The Best The Good Place, Season 4, Episode 8 Quotes

Eleanor: Where's Chidi?
Janet: Oh, he's on the toilet. Sorry, that's not enough information.

Judge: I can't just turn the whole afterlife upside-down because three people got a little bit better.
Michael: But don't forget, there's a lot of evidence that Eleanor, Jason, and Tahani got better in the original experiment. So that's six people. That's the number of friends in "Friends". Are you gonna sit there and tell me that every single Friend belongs in hell? I mean, maybe Ross and Rachel, and Monica and Joey, and definitely Chandler... but Phoebe?

Eleanor: [eulogizing Tahani] Tahani improved so much over her many lives, but she also helped me improve.
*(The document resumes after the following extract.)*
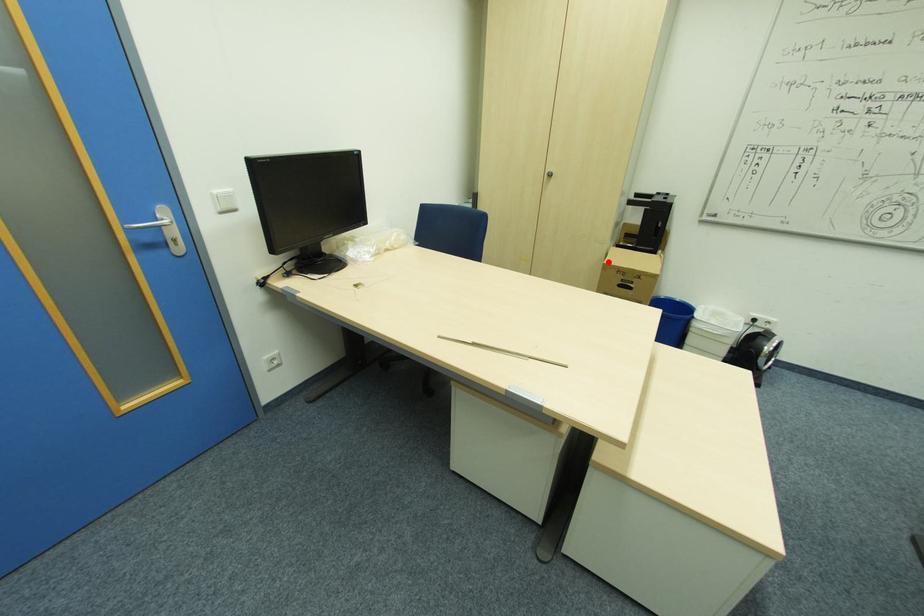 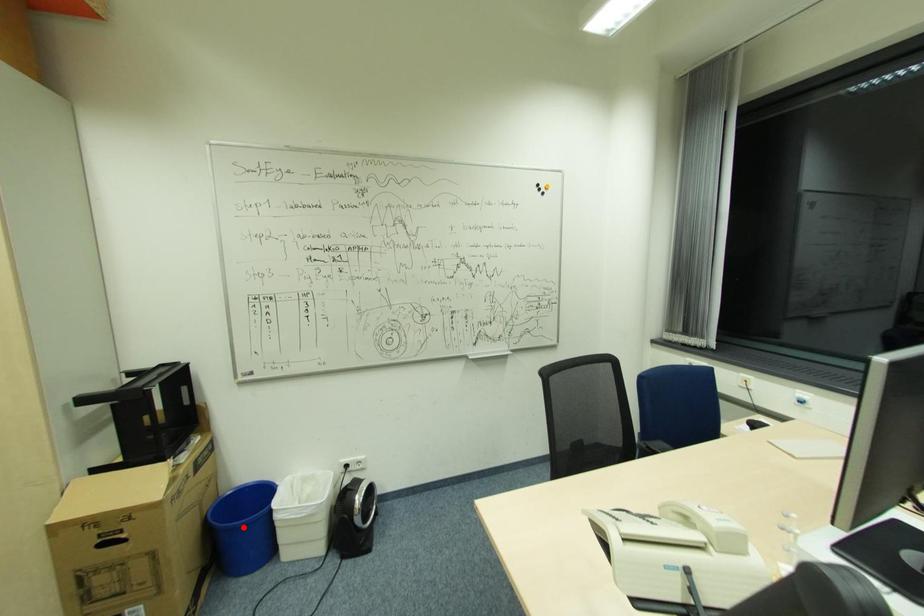 I am providing you with two images of the same scene from different viewpoints. A red point is marked on the first image and another point is marked on the second image. Is the red point in image1 aligned with the point shown in image2?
She taught me lots of stuff, like bras shouldn't be painful, and you don't buy bras at Home Depot, and they don't sell bras at Home Depot, what the hell are you wearing? For the record, it was a men's back support harness, and it worked in a pinch. She was the best friend I ever had, and I loved her.

- lifting me up or calling me out...
- I never felt quite so seen as when she saw me.
- Eleanor, in a word, you're dope as hell.
- I know you don't like it when people get all emotional about you, so I channeled all of my love for you into this song.
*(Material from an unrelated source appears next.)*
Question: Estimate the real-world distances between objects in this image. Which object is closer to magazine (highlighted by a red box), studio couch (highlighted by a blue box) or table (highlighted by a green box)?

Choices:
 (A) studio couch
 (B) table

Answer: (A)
Eleanor: I worked my ash off running this neighborhood for a full year and I'm not even allowed to hear how we did?
Michael: Yes, and here's a bottle of tequila.
Eleanor: Okay.

Michael: Shawn.
Shawn: Michael.
Michael: Bounces off me and sticks to you.
Michael: Wait, no, I messed that up. First, say something mean to me, really cruel, something that just guts me. You're totally gonna be glue.
Shawn: So it's come to this. We have finally arrived at the end of your pathetic attempt to prove that humans are more than just mobile turd factories. And you're going to fail again, because that is what you do. You're a choker, Michael. And you're about to choke for the last time... except for the eternity you're going to spend in the Bad Place being choked by me, who will be doing the choking.
Michael: [weakly] Well, you're glue.

Janet: [eulogizing Jason] Jason was the very first person to ask me about my feelings. I hadn't had any yet, but it made me want to go get some. I could see something special in him that no one else could see. It was a multi-colored blob of positivity right behind his sternum. That's my Jason: a big, colorful, rainbow blob stuffed inside a hot, life-size action figure.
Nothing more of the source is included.